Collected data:
***

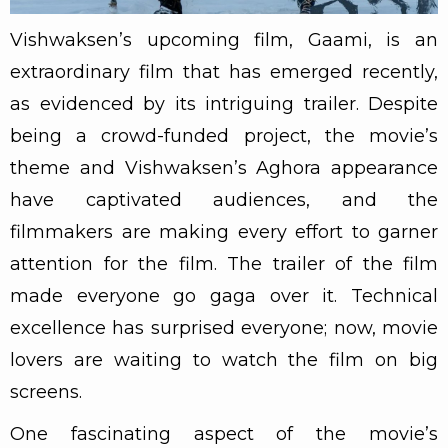
Vishwaksen’s upcoming film, Gaami, is an
extraordinary film that has emerged recently,
as evidenced by its intriguing trailer. Despite
being a crowd-funded project, the movie’s
theme and Vishwaksen’s Aghora appearance
have captivated audiences, and the
filmmakers are making every effort to garner
attention for the film. The trailer of the film
made everyone go gaga over it. Technical
excellence has surprised everyone; now, movie
lovers are waiting to watch the film on big
screens.
One fascinating aspect of the movie’s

***

TO DO: Every line from the one with "as evidenced by" to the end of the records above should be returned exactly, and no other lines.

SOLVED EXERCISE:
as evidenced by its intriguing trailer. Despite
being a crowd-funded project, the movie’s
theme and Vishwaksen’s Aghora appearance
have captivated audiences, and the
filmmakers are making every effort to garner
attention for the film. The trailer of the film
made everyone go gaga over it. Technical
excellence has surprised everyone; now, movie
lovers are waiting to watch the film on big
screens.
One fascinating aspect of the movie’s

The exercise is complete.